Obama Babies was how Ibrahim thought of them – young people who were in middle school when the Black President was elected, and who grew up in uber-liberal enclaves where it was so accepted it didn’t even merit discussion. Some of those young, white Obama Babies used to come into San Quentin as volunteers. Some of them looked truly surprised at what prison was like. Some of them even cried while they were there, or as they left. Many of them didn’t come back.
“Lemme guess,” Thea says. “Spinach omelet with egg whites only.”
“You got it.” Ibrahim nods. “I’ll help out while you’re doing that … put these …” He indicates the umbrellas for the outdoor seating, still folded, and stacked in a corner.
“Yeah, thanks. That’d be cool. It’s going to be a real scorcher today, apparently.”
While Thea goes in to make his breakfast, Ibrahim unfolds the umbrellas one by one and chooses a place to sit. When he sits, he takes the time to look around and sees that the neighborhood is still quiet. He realizes that he has left his phone at home. Having a cell phone with him all the time is something he still hasn’t become accustomed to, so he often leaves it places.
You can’t do that, Ibrahim!
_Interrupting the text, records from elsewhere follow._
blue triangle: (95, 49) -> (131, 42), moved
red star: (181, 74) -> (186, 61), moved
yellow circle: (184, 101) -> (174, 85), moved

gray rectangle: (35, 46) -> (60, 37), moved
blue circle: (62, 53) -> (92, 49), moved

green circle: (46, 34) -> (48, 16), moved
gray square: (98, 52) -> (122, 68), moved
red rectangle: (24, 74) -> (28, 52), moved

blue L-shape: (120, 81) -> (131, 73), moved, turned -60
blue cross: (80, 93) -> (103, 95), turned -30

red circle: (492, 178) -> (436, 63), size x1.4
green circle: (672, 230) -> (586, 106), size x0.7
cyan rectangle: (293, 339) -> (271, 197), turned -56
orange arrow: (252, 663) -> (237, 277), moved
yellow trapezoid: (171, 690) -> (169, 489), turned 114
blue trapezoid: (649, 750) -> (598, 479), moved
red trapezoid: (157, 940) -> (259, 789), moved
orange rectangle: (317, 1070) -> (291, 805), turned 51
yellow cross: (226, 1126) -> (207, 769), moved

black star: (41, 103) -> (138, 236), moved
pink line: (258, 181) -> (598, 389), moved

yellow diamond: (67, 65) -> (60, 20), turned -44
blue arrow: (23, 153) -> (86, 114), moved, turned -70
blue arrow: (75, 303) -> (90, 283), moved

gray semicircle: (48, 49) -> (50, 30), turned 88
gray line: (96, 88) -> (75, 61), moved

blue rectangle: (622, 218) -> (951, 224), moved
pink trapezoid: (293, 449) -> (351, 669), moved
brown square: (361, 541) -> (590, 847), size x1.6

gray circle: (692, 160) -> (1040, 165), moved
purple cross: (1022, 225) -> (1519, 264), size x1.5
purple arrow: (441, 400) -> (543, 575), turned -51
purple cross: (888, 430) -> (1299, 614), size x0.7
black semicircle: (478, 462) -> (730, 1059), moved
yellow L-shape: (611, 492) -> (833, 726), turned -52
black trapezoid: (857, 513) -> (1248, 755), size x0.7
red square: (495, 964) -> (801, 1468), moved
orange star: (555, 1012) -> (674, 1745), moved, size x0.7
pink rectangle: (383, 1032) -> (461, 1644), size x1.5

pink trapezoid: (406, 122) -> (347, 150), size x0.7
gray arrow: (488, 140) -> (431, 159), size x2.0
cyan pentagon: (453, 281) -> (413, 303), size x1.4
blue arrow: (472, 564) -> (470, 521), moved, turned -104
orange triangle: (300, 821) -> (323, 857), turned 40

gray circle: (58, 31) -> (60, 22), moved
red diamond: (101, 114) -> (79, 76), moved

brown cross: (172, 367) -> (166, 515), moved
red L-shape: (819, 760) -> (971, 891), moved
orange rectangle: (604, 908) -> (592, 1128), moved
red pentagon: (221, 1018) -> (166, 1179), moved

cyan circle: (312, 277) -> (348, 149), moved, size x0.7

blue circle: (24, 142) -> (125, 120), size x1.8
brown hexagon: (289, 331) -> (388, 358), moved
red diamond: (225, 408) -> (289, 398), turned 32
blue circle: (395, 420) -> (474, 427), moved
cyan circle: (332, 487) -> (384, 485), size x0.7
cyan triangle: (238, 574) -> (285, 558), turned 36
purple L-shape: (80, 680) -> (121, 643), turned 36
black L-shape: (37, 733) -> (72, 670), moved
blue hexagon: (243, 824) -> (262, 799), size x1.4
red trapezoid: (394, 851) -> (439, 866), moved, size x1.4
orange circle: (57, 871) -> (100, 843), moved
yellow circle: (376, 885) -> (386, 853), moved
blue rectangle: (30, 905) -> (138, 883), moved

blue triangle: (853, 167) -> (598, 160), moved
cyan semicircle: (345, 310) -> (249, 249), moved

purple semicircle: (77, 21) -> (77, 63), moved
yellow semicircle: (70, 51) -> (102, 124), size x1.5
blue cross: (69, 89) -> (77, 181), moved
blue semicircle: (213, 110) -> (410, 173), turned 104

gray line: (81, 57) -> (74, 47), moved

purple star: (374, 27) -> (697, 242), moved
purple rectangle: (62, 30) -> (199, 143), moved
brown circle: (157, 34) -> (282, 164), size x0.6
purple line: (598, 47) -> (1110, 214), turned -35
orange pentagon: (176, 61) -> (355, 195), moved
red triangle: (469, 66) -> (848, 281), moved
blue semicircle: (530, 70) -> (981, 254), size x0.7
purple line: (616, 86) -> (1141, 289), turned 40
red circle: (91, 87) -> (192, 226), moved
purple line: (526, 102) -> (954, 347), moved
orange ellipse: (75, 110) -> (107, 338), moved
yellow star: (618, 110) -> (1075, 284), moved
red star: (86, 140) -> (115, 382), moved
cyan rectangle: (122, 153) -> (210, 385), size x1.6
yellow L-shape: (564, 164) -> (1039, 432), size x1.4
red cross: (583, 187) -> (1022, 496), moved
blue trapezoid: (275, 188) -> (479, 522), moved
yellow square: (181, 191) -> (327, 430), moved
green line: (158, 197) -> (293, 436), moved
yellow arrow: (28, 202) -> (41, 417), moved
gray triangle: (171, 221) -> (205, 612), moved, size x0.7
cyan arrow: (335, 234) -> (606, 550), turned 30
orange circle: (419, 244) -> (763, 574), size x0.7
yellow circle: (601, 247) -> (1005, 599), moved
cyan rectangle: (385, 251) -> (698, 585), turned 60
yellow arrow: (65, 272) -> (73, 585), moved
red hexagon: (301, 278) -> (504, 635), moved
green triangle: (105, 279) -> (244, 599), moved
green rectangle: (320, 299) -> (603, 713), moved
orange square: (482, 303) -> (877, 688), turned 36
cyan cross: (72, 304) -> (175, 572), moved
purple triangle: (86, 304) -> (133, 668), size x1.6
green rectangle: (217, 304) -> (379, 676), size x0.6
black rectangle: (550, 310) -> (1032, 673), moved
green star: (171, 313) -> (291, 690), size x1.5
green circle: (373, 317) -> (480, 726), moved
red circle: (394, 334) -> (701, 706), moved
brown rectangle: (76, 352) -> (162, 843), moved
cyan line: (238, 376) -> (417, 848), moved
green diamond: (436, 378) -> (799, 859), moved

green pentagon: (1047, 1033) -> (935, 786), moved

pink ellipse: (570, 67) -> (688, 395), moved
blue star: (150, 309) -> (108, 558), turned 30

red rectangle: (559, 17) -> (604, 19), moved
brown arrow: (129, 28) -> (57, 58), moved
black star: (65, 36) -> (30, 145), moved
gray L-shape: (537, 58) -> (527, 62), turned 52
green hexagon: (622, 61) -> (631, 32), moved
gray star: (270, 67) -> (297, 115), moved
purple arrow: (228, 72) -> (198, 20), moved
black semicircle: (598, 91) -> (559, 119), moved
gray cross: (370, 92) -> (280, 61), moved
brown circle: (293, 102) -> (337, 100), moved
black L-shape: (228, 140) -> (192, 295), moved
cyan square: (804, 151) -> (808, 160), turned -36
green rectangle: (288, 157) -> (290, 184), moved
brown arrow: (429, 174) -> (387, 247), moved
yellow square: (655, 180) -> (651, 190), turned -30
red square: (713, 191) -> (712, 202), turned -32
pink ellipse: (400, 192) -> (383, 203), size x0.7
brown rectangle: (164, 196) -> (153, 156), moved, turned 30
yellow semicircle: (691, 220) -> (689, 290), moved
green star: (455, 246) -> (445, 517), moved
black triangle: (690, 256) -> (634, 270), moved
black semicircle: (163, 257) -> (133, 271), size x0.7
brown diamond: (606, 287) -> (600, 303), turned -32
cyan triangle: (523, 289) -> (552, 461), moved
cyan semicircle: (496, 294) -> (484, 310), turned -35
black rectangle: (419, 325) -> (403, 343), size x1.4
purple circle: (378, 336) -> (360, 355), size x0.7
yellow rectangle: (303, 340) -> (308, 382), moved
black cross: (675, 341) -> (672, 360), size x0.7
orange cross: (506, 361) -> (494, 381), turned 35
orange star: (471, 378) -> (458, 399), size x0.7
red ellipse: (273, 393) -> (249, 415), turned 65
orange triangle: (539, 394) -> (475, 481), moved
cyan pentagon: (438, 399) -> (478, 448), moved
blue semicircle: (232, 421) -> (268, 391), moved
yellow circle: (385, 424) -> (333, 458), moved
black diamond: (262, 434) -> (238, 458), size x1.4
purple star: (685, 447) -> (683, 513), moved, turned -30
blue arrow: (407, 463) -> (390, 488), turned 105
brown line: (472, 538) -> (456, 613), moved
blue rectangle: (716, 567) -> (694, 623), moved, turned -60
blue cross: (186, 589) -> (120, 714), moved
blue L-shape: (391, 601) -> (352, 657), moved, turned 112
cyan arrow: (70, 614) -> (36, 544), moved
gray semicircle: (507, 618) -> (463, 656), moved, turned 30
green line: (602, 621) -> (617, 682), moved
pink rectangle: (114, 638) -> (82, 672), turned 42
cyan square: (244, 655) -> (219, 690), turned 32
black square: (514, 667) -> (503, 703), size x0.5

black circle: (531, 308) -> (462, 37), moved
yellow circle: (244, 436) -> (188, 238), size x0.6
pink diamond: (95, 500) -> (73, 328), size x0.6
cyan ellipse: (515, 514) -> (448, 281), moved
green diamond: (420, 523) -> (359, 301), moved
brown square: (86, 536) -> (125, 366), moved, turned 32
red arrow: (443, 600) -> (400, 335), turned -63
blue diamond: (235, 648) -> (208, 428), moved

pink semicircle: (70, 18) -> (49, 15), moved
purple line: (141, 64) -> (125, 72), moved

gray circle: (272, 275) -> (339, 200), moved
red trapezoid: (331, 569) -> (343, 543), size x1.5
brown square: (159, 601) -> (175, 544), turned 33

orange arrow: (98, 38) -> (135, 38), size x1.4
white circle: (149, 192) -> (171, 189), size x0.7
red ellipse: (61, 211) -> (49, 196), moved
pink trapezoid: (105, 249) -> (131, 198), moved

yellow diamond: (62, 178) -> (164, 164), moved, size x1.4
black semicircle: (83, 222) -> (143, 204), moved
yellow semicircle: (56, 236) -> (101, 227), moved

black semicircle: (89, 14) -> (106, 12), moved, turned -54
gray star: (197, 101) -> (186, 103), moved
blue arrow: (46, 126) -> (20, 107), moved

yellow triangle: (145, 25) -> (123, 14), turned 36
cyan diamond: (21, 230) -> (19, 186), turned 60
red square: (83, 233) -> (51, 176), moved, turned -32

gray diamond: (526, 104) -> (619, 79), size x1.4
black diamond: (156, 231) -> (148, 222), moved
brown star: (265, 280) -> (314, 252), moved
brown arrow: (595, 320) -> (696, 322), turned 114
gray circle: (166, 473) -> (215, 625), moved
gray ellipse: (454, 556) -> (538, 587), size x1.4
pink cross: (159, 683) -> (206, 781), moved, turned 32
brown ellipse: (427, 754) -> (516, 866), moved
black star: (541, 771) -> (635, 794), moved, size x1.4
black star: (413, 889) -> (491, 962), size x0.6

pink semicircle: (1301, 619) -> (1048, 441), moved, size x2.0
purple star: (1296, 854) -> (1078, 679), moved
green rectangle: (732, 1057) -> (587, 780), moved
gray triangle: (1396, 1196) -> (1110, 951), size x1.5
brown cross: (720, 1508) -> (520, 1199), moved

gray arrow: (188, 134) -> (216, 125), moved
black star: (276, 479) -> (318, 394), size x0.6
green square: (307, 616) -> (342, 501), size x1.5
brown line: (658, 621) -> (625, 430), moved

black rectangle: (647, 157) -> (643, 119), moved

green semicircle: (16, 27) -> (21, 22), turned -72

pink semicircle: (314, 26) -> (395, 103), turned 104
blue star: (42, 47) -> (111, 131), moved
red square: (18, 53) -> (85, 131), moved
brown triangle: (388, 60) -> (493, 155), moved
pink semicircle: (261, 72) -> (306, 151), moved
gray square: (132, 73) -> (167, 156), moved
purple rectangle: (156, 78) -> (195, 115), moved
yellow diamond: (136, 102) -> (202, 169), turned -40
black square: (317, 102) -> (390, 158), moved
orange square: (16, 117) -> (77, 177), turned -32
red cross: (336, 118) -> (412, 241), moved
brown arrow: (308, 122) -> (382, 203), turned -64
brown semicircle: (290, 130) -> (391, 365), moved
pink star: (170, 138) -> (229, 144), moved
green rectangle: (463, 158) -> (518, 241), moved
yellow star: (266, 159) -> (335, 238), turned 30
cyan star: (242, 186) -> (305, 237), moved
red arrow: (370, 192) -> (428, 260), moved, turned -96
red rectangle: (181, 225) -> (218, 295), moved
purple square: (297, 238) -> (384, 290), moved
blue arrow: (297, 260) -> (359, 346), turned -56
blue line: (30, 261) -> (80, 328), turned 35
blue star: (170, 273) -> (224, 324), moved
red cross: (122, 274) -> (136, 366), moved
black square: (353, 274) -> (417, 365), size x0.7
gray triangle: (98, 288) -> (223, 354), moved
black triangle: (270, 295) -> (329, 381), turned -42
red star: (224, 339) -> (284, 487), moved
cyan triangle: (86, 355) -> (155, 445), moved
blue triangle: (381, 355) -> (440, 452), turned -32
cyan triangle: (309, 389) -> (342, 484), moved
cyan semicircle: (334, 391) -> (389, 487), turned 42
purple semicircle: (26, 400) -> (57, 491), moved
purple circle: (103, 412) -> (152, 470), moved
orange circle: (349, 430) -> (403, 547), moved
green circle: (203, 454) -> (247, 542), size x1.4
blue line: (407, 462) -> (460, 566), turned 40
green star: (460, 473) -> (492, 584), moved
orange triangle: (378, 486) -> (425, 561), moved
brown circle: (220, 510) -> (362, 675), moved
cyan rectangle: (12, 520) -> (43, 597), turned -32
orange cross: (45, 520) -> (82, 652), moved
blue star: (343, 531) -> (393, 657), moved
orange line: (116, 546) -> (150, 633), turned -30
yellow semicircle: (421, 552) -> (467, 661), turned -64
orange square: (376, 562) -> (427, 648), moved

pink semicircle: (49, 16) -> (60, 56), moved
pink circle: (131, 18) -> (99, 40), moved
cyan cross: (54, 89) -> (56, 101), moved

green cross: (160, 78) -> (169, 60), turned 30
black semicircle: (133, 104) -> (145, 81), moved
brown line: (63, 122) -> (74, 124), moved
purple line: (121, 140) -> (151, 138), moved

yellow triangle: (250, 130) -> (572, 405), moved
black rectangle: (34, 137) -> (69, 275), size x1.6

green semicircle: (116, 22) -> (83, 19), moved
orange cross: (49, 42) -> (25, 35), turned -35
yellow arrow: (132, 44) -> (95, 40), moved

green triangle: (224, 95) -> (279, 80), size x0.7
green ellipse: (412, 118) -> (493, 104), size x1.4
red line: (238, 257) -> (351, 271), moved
Jada said to him once, when she returned from work and found his phone sitting on the entryway table.
He discovered her sitting on the sofa, his phone clutched tightly in both her hands, still wearing her scrubs from work, eyes rimmed in red.
I didn’t know what to think! she continued, her eyes still a little wild.
You should think I forgot my phone, he told her, calmly.
And then she dropped it to the carpeted floor beneath her feet, put her face in her hands and began to cry.
It was like that at first, after he came out. Like she wasn’t sure she knew him anymore, and didn’t know what to expect. It stung that she thought there was any scenario, any circumstance that would have him walking out on her without even a word. Walking out on her at all. Before prison, she knew that there was no way he would ever leave her unless he didn’t have a choice. Now, he was constantly reassuring her and she was constantly reassuring him when before, no reassurance was necessary.
When Jada works a long shift, as she did last night, his wakefulness unsettles her and that is why Ibrahim leaves the house. She sleeps better, he thinks, when he is not there. And yet, paradoxically, his absence also makes her uneasy.
“Here we go!”
Thea returns, bearing a tray, but on it are three plates. One with Ibrahim’s omelet, another with scrambled egg whites and avocado, and another with whole grain toast. There is also a decorative teapot, and two teacups.
“Do you mind if I join you?” Thea asks.
“Of course not. Please.” Ibrahim gives a brief nod.
Thea sits in the chair opposite him. She has pulled her hair back more securely, and is now wearing sunglasses atop her head. She pours them tea.
Ibrahim smiles at her and then shuts his eyes to say a brief, silent blessing over their meal. When he opens them, Thea is staring at him.
“Were you praying?” she asks.
“To whom?” Thea’s head falls to one side.
Ibrahim’s eyebrows involuntarily lift.
“I mean … what religion are you?” she amends.
“I believe in the existence of the Divine, the Most Holy.”
Thea smiles. “That’s not really an answer though, is it?”
“I don’t believe in God,” Thea says conversationally.
“No.” Thea picks up her fork. “The world is just a random, violent place. And we have to take from it whatever joy we can find.”
Staring at her for a moment, Ibrahim feels a sudden sadness.
“You’re really young to have such a grim outlook,” he said.
“You don’t think it’s random and violent?” Thea asks. “The world?”
“Sometimes violent. But not random.”
“If you really believe that, Mr. Carter, then you must have been a lucky, lucky man.”
“Ibrahim,” he says. “Please. Call me Ibrahim.”